Action item: For this exercise, transcribe all the records below exactly.

Supplied material:
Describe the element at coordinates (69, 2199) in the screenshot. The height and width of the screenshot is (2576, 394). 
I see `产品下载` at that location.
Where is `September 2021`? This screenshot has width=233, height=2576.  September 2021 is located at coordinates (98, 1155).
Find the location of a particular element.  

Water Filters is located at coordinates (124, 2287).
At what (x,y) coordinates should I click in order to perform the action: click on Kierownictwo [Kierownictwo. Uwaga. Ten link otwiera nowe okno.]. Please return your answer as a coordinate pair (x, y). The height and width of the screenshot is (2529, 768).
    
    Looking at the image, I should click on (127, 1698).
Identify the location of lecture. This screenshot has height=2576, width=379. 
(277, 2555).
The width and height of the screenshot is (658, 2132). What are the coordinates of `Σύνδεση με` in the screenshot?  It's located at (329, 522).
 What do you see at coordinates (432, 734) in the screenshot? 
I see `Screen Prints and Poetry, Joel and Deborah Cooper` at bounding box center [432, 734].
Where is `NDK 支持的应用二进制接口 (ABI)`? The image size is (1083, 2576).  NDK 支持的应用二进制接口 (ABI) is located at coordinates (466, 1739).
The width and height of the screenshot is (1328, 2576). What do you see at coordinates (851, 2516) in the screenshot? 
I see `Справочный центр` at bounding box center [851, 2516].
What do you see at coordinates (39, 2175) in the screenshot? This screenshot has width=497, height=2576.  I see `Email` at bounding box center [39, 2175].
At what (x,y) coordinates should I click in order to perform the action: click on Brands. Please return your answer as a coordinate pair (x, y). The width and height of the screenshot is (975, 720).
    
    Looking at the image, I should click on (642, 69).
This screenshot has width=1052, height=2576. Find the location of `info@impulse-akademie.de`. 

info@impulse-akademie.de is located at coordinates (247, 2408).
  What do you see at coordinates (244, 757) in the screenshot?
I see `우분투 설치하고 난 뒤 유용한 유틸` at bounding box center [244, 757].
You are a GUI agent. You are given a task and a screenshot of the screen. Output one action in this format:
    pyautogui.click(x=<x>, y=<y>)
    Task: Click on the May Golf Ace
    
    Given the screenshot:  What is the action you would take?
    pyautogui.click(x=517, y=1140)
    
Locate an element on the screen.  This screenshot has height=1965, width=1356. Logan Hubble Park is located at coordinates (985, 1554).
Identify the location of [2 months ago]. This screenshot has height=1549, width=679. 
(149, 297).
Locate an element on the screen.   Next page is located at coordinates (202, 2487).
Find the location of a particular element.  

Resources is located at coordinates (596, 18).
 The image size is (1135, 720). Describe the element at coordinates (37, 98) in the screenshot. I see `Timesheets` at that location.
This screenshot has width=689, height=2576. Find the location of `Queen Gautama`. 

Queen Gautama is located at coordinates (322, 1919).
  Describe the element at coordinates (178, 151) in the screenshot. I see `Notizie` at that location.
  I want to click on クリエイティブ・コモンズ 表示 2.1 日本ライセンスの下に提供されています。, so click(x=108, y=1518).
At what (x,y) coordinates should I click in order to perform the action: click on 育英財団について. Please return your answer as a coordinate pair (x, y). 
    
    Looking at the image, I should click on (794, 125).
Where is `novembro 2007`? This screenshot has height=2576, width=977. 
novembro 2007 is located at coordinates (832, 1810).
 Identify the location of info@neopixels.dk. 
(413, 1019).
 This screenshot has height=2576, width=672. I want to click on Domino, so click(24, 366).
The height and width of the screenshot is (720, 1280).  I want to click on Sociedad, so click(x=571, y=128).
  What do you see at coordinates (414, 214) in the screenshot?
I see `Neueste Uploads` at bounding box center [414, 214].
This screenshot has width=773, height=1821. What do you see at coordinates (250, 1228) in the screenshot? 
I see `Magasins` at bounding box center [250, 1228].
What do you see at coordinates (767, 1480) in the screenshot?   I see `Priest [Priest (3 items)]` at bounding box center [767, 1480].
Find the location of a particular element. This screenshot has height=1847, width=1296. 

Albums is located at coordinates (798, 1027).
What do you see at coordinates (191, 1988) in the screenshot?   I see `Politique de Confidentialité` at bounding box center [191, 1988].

Task solution:
Describe the element at coordinates (69, 2199) in the screenshot. The height and width of the screenshot is (2576, 394). 
I see `产品下载` at that location.
Where is `September 2021`? This screenshot has width=233, height=2576.  September 2021 is located at coordinates (98, 1155).
Find the location of a particular element.  

Water Filters is located at coordinates (124, 2287).
At what (x,y) coordinates should I click in order to perform the action: click on Kierownictwo [Kierownictwo. Uwaga. Ten link otwiera nowe okno.]. Please return your answer as a coordinate pair (x, y). The height and width of the screenshot is (2529, 768).
    
    Looking at the image, I should click on (127, 1698).
Identify the location of lecture. This screenshot has height=2576, width=379. 
(277, 2555).
The width and height of the screenshot is (658, 2132). What are the coordinates of `Σύνδεση με` in the screenshot?  It's located at (329, 522).
 What do you see at coordinates (432, 734) in the screenshot? 
I see `Screen Prints and Poetry, Joel and Deborah Cooper` at bounding box center [432, 734].
Where is `NDK 支持的应用二进制接口 (ABI)`? The image size is (1083, 2576).  NDK 支持的应用二进制接口 (ABI) is located at coordinates (466, 1739).
The width and height of the screenshot is (1328, 2576). What do you see at coordinates (851, 2516) in the screenshot? 
I see `Справочный центр` at bounding box center [851, 2516].
What do you see at coordinates (39, 2175) in the screenshot? This screenshot has width=497, height=2576.  I see `Email` at bounding box center [39, 2175].
At what (x,y) coordinates should I click in order to perform the action: click on Brands. Please return your answer as a coordinate pair (x, y). The width and height of the screenshot is (975, 720).
    
    Looking at the image, I should click on (642, 69).
This screenshot has width=1052, height=2576. Find the location of `info@impulse-akademie.de`. 

info@impulse-akademie.de is located at coordinates (247, 2408).
  What do you see at coordinates (244, 757) in the screenshot?
I see `우분투 설치하고 난 뒤 유용한 유틸` at bounding box center [244, 757].
You are a GUI agent. You are given a task and a screenshot of the screen. Output one action in this format:
    pyautogui.click(x=<x>, y=<y>)
    Task: Click on the May Golf Ace
    
    Given the screenshot:  What is the action you would take?
    pyautogui.click(x=517, y=1140)
    
Locate an element on the screen.  This screenshot has height=1965, width=1356. Logan Hubble Park is located at coordinates (985, 1554).
Identify the location of [2 months ago]. This screenshot has height=1549, width=679. 
(149, 297).
Locate an element on the screen.   Next page is located at coordinates (202, 2487).
Find the location of a particular element.  

Resources is located at coordinates (596, 18).
 The image size is (1135, 720). Describe the element at coordinates (37, 98) in the screenshot. I see `Timesheets` at that location.
This screenshot has width=689, height=2576. Find the location of `Queen Gautama`. 

Queen Gautama is located at coordinates (322, 1919).
  Describe the element at coordinates (178, 151) in the screenshot. I see `Notizie` at that location.
  I want to click on クリエイティブ・コモンズ 表示 2.1 日本ライセンスの下に提供されています。, so click(x=108, y=1518).
At what (x,y) coordinates should I click in order to perform the action: click on 育英財団について. Please return your answer as a coordinate pair (x, y). 
    
    Looking at the image, I should click on (794, 125).
Where is `novembro 2007`? This screenshot has height=2576, width=977. 
novembro 2007 is located at coordinates (832, 1810).
 Identify the location of info@neopixels.dk. 
(413, 1019).
 This screenshot has height=2576, width=672. I want to click on Domino, so click(24, 366).
The height and width of the screenshot is (720, 1280).  I want to click on Sociedad, so click(x=571, y=128).
  What do you see at coordinates (414, 214) in the screenshot?
I see `Neueste Uploads` at bounding box center [414, 214].
This screenshot has width=773, height=1821. What do you see at coordinates (250, 1228) in the screenshot? 
I see `Magasins` at bounding box center [250, 1228].
What do you see at coordinates (767, 1480) in the screenshot?   I see `Priest [Priest (3 items)]` at bounding box center [767, 1480].
Find the location of a particular element. This screenshot has height=1847, width=1296. 

Albums is located at coordinates (798, 1027).
What do you see at coordinates (191, 1988) in the screenshot?   I see `Politique de Confidentialité` at bounding box center [191, 1988].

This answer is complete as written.